Way too many portraits all over your home? Try switching a few of your images into art using the Waterlogue app! That is a sensible way to use your images, but provide them with some other look. My interior design friend recommends showing skill or still life/food in your kitchen, somewhat than portraits. A graphic changed through this software might be a good substitute. Here's an example of an image converted into art using the Waterlogue app. (Image by Liz Behm)
Choose photos to display that were used that particular room of your home. For example, food photography in your kitchen, lifestyle images in the living room, bath images of your kids in the tub shown in the bathroom, plus more personal images in the bedroom.
The other day I decided I needed to fill the space above a doorway in my kitchen with some food images.
Considerations I created before I required the images:
Just how much space I needed to fill and how many images.
Appropriate size for that space.
The style/colors that would go well in my kitchen.
How those images would look from across the room.
Because I couldn't go bigger when compared to a 10x10, I chose to use my macro zoom lens and tried to capture close-up textures of the berry vs. a far more styled shot with atmosphere that could be harder to see from over the room.

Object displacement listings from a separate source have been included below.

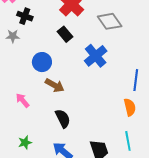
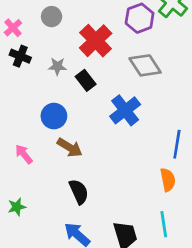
black cross: (25, 16) -> (20, 56), moved
gray star: (13, 36) -> (57, 66), moved
pink arrow: (23, 100) -> (24, 154), moved
green star: (25, 143) -> (17, 207), moved

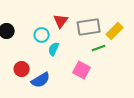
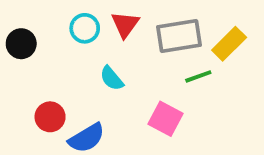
cyan circle: (42, 35) -> (85, 28), moved
cyan semicircle: (54, 49) -> (112, 78), turned -64

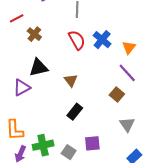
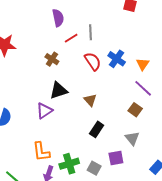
red line: (17, 18) -> (71, 38), moved
gray triangle: (127, 124) -> (132, 138), moved

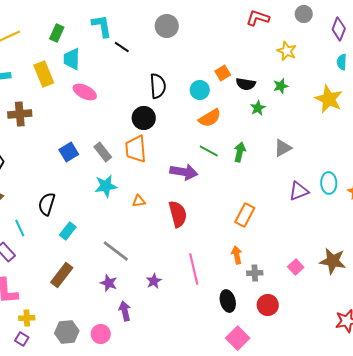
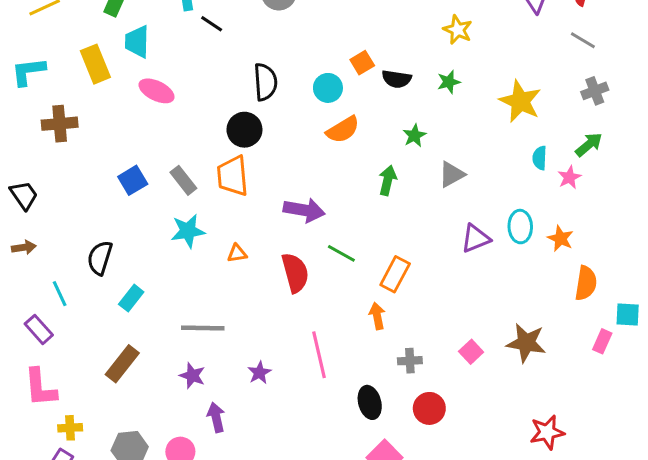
cyan semicircle: (342, 62) -> (540, 158), moved
green star: (258, 108) -> (414, 136), moved
green line: (209, 151) -> (341, 253), moved
gray line: (116, 251) -> (203, 328), turned -36
orange arrow: (237, 255) -> (377, 316), moved

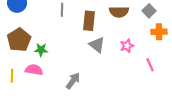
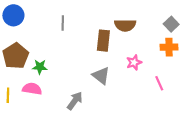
gray square: (149, 11) -> (171, 24), moved
brown rectangle: (89, 21) -> (103, 41), moved
gray triangle: (97, 45) -> (101, 76), moved

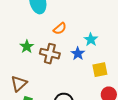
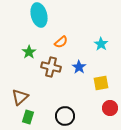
cyan star: (91, 40) -> (101, 44), moved
green star: (27, 47) -> (29, 52), moved

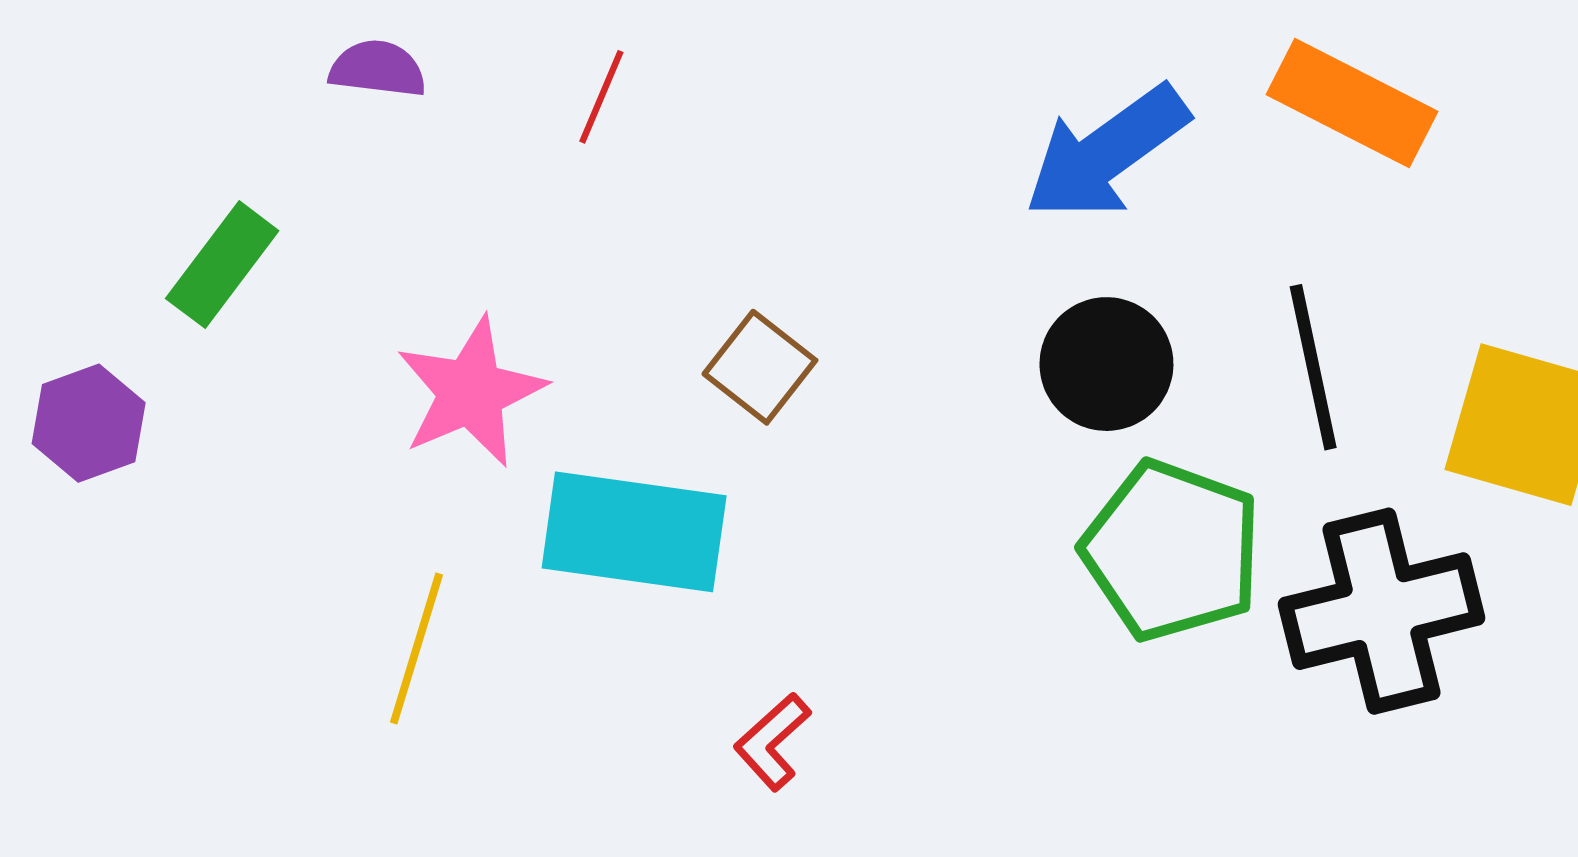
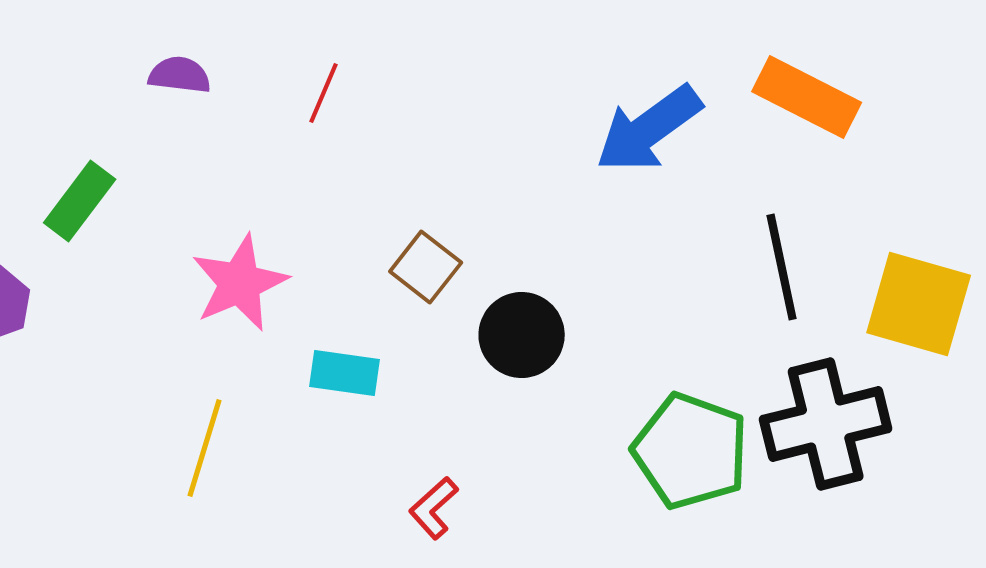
black circle: (1106, 364) -> (522, 335), moved
cyan rectangle: (634, 532) -> (345, 373), size x0.6
green pentagon: (1172, 551) -> (691, 451), moved

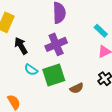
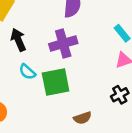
brown semicircle: (77, 88) -> (83, 118), moved

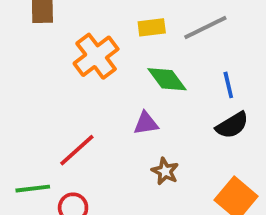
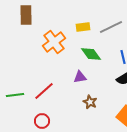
green line: (33, 189) -> (15, 95), moved

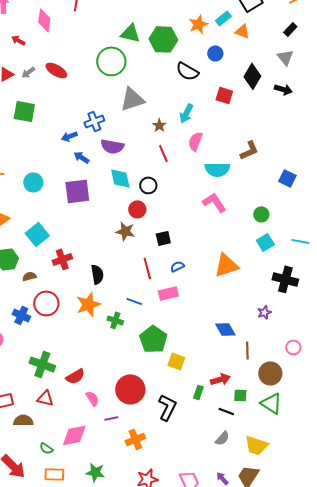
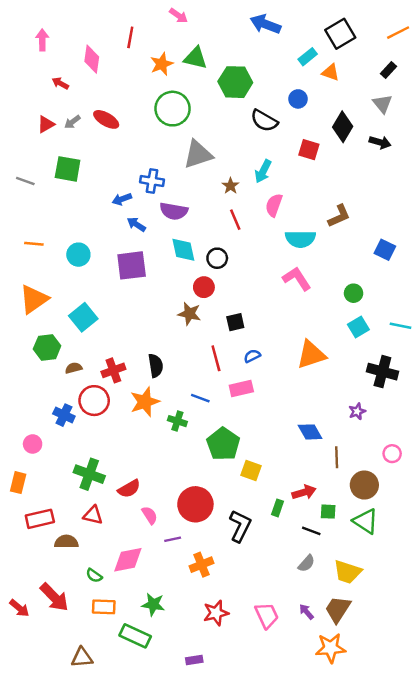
orange star: (198, 24) -> (162, 64), moved
green triangle: (130, 33) -> (195, 58), moved
blue cross: (94, 121) -> (152, 181), turned 30
red cross: (62, 259) -> (113, 370), moved

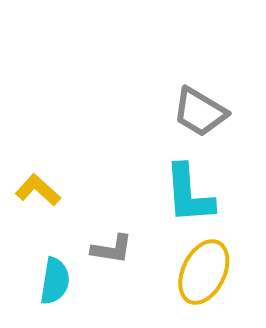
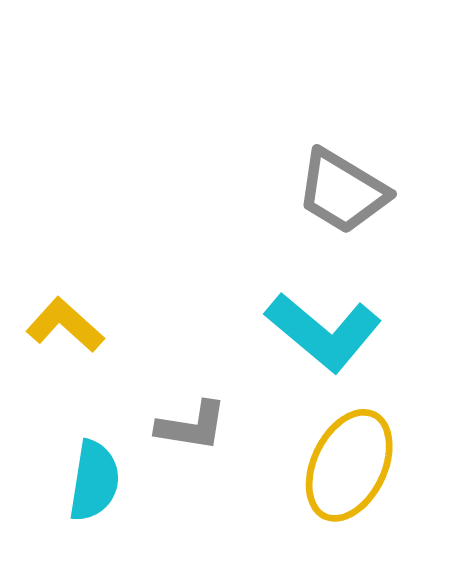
cyan L-shape: (189, 194) -> (324, 332), turned -46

Edit your photos to complement the design of the space it'll be in. For example, light and airy, abundant with color & contrast, black & white, etc. Also, if you are showing images together, edit them side by side in your editing and enhancing program to make sure they mix well and the color is steady from image to image.
I did so this with my berries images. I moved them around in Photoshop to help me imagine how they would look hung. I segregated the blueberry image (usually blue) and the grapefruit (blue track record) with the yellowish pineapple in the middle so each image would stand out and look balanced next to one another.